Internal link map for hub-and-leaf search layers

What this page covers
Internal link map for hub-and-leaf search layers
An internal link map shows whether leaf pages are organised under clear hubs or left as disconnected URLs within the site structure.
Radar maps URLs across home, hub, and leaf layers so UAE teams can see whether hubs exist, leaf clusters are clear, and the structure is easy to review.
In brief
- Use the map to confirm that important hub pages exist and that related leaf pages sit beneath them instead of appearing as isolated URLs.
- If leaf pages are not grouped under hubs, the practical fix is to create the missing hub pages and link each hub to its relevant leaves.
- A useful structure output should be simple enough to share with a teammate or client, so they can understand the layout without a long meeting.
What to do
Start with a scan of a real website and read the URL structure as a home, hub, and leaf map. Check whether hubs exist, whether leaf clusters are visible, and whether any pages look randomly disconnected.

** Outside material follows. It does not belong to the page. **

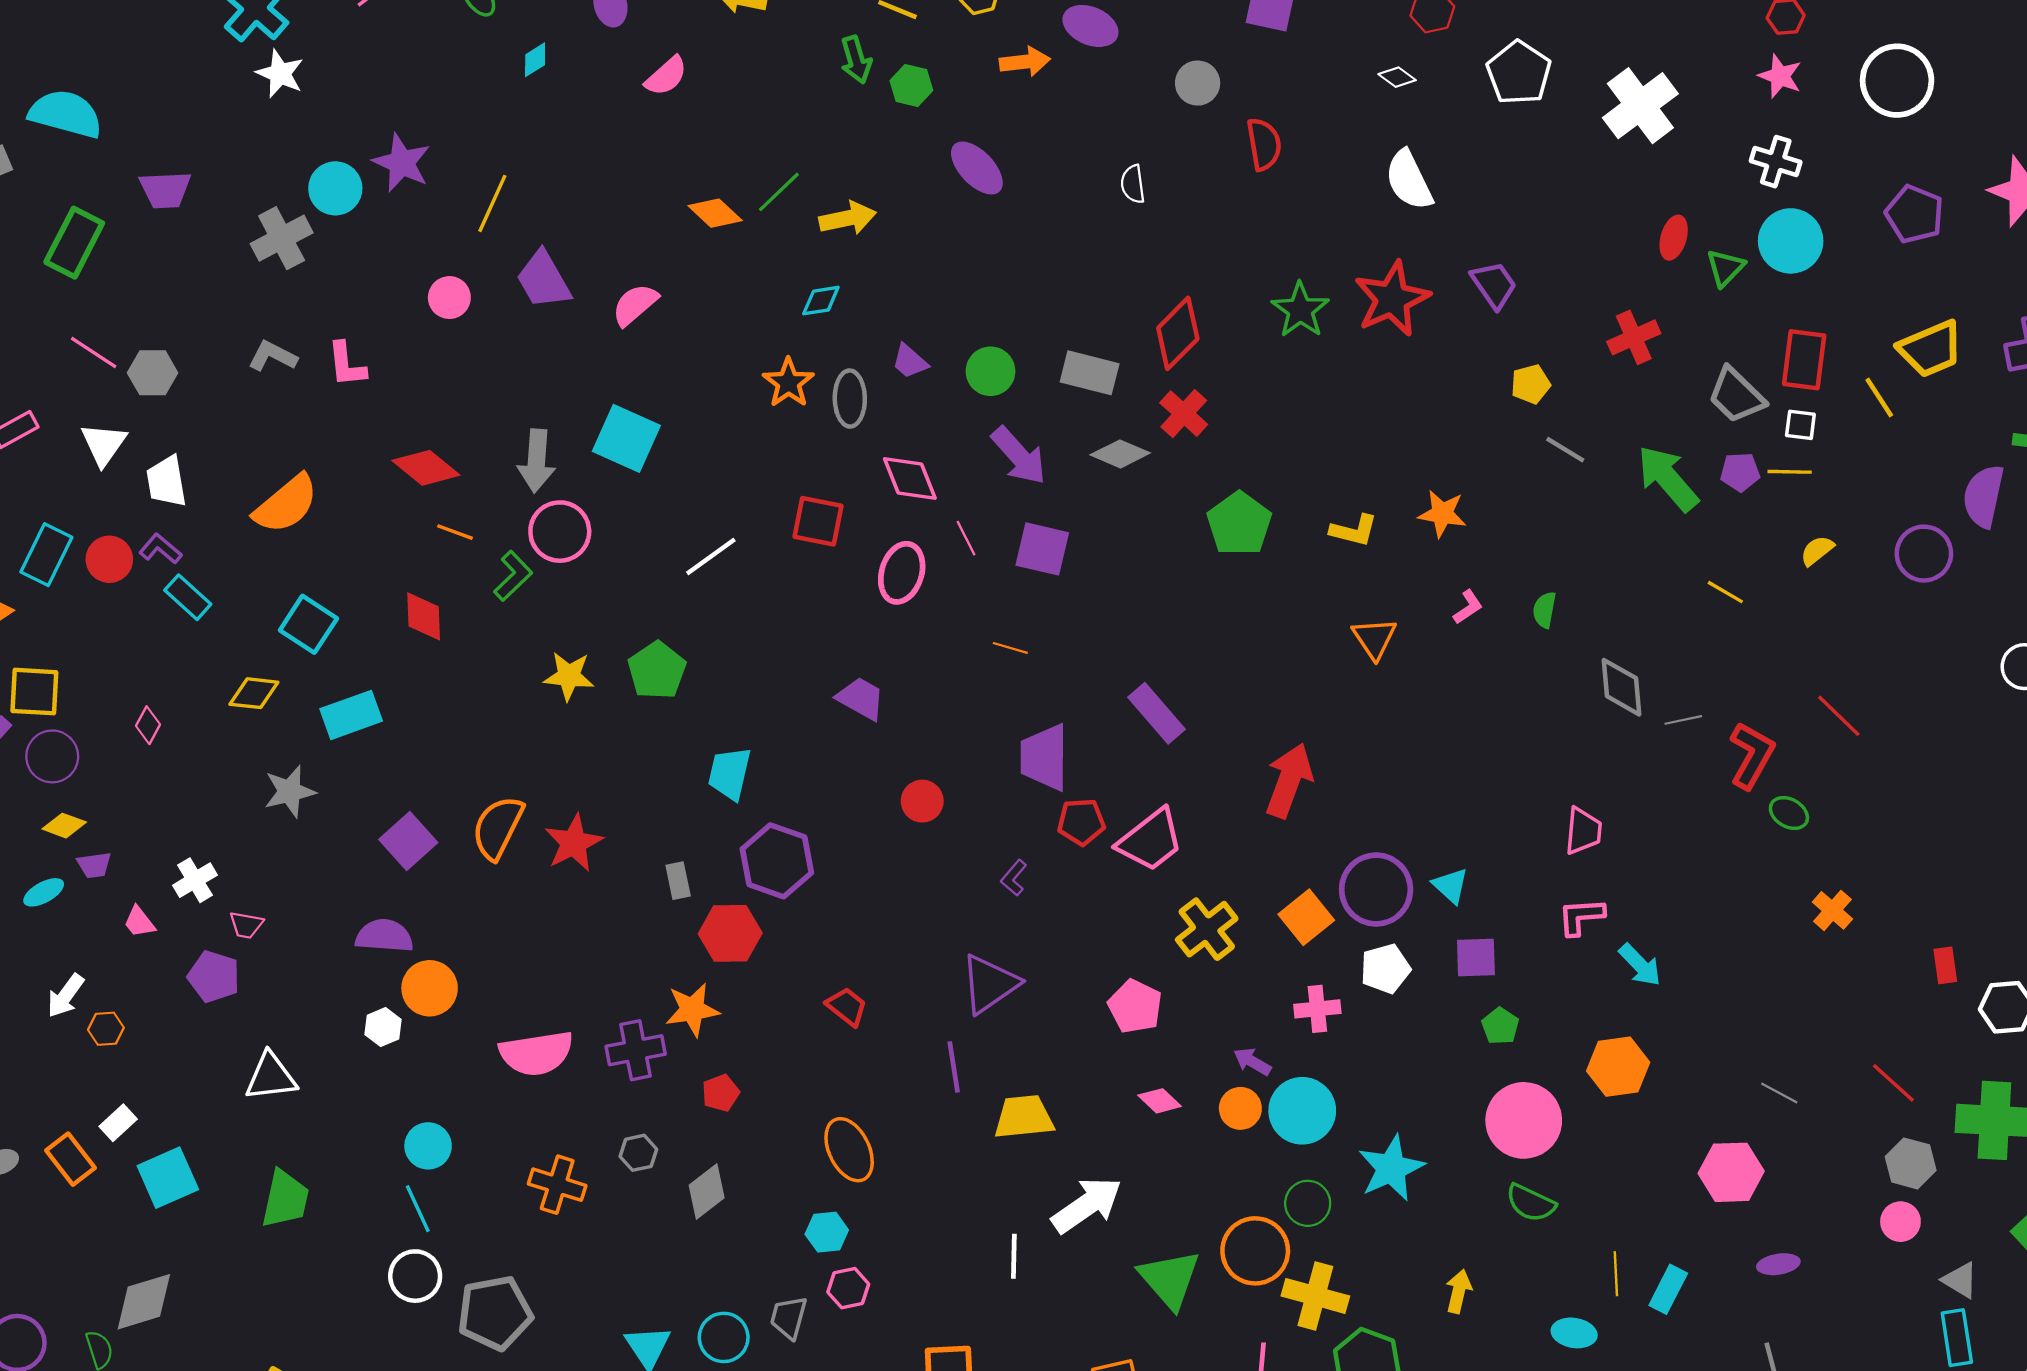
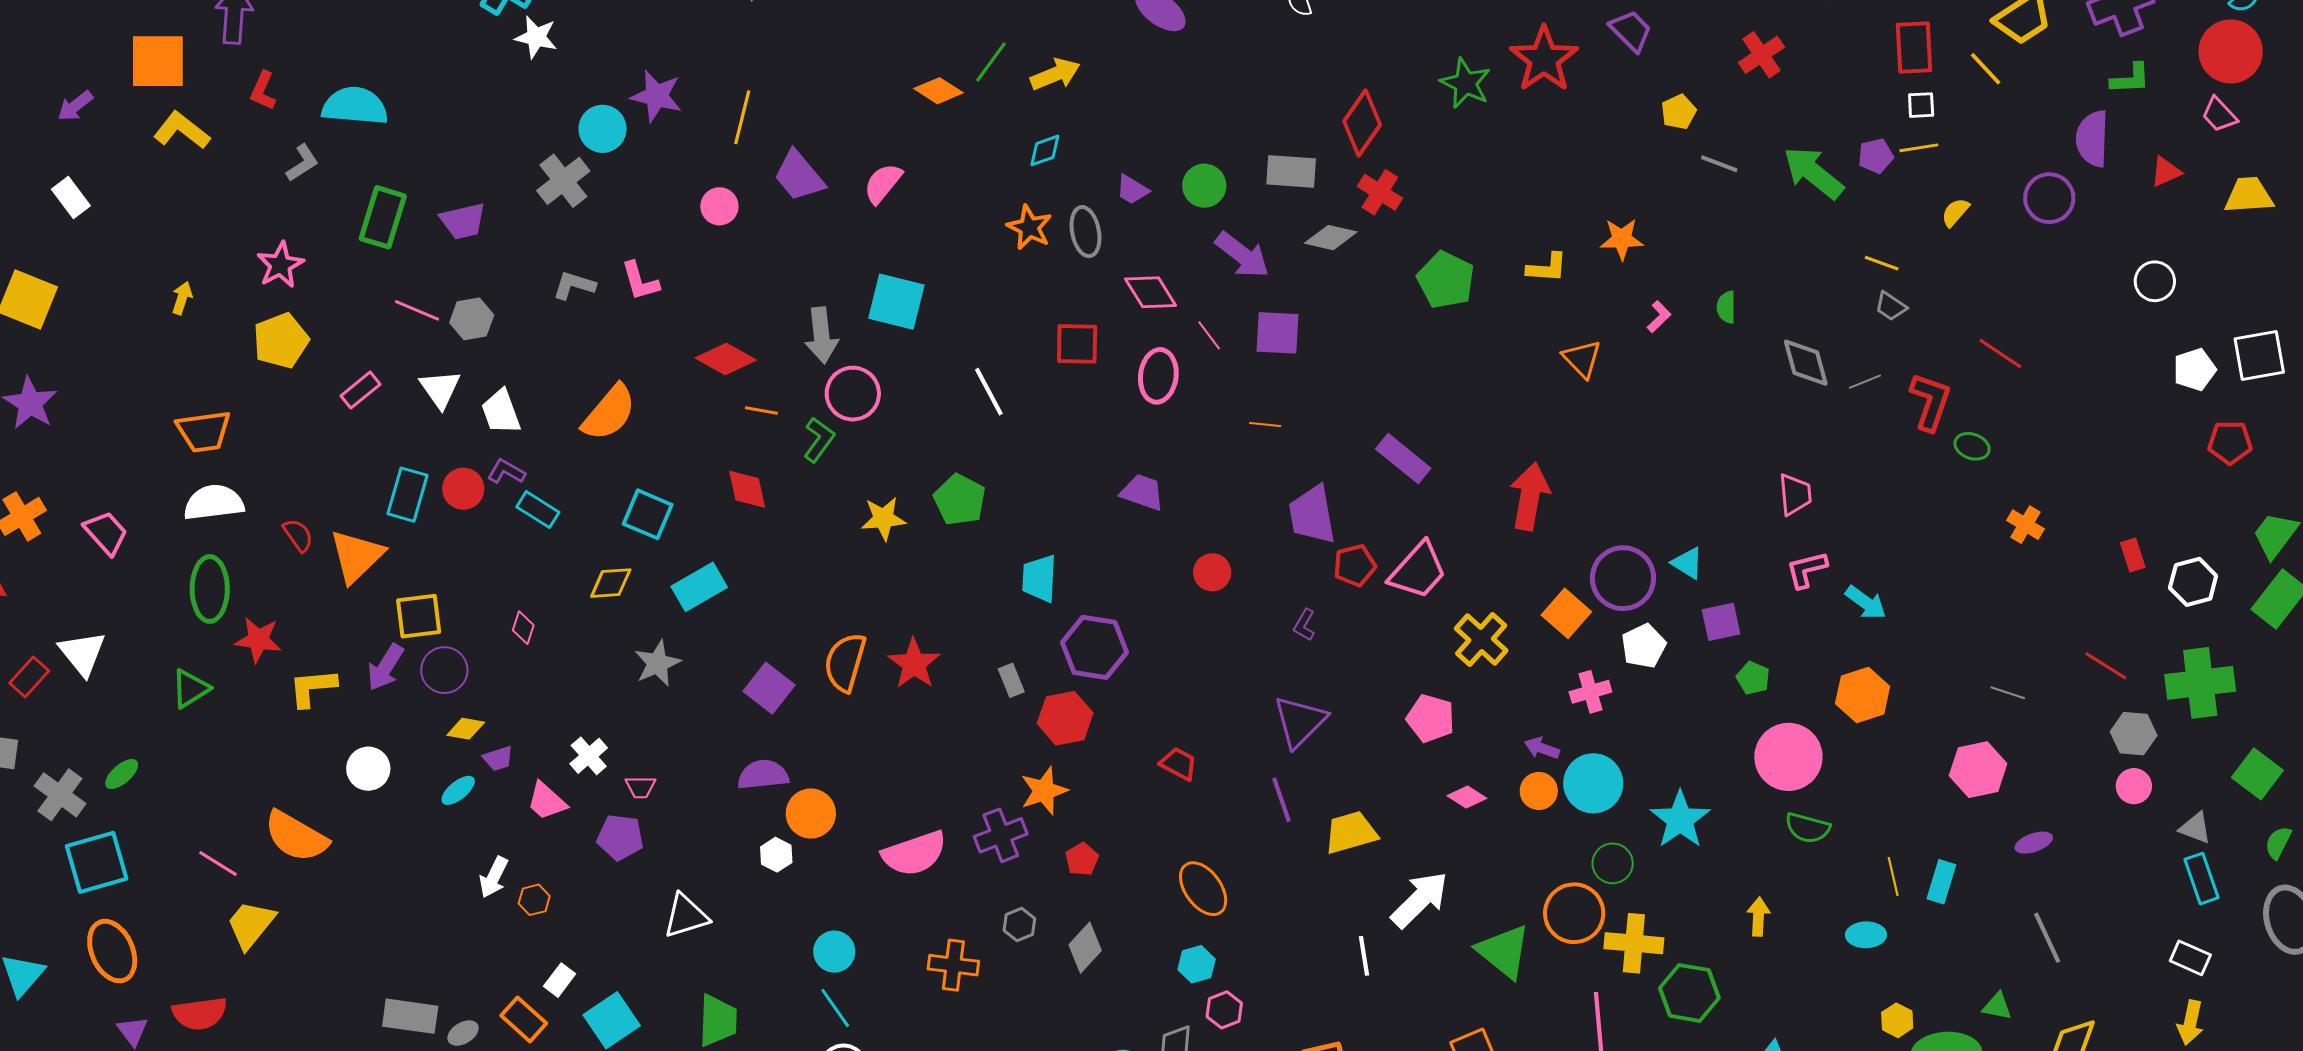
purple trapezoid: (165, 190) -> (463, 221), moved
gray trapezoid: (1736, 395) -> (1891, 306), moved, size x0.6
white line: (711, 556) -> (989, 392), turned -72
pink trapezoid: (139, 922) -> (547, 801), size x1.4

If the scan shows leaf pages without a clear hub layer, improve the structure by creating relevant hub pages and linking each hub to its related leaves. This gives the site a cleaner search layer for review and planning.
Radar’s demo output includes a URL structure map, a share link, and a basic public scans feed. The demo is capped at 1,000 pages per run, so it is best suited to quick structure validation.
What to keep in mind
This type of map is most useful when a site has enough URLs to form meaningful hub and leaf groups. If there are only a few pages, there may be limited structure to assess.
A Radar output can show details such as hubs, leaf pages, leaf-per-hub ratio, depth p90, orphan count, and empty hub count when available. One output showed 16 pages, 2 hubs, 13 leaves, depth p90 of 3, 0 orphan pages, and 0 empty hubs.
Treat the map as a structure check for the hub-and-leaf layer. Its value is in making the internal layout visible, shareable, and easier to discuss before deeper linking changes begin.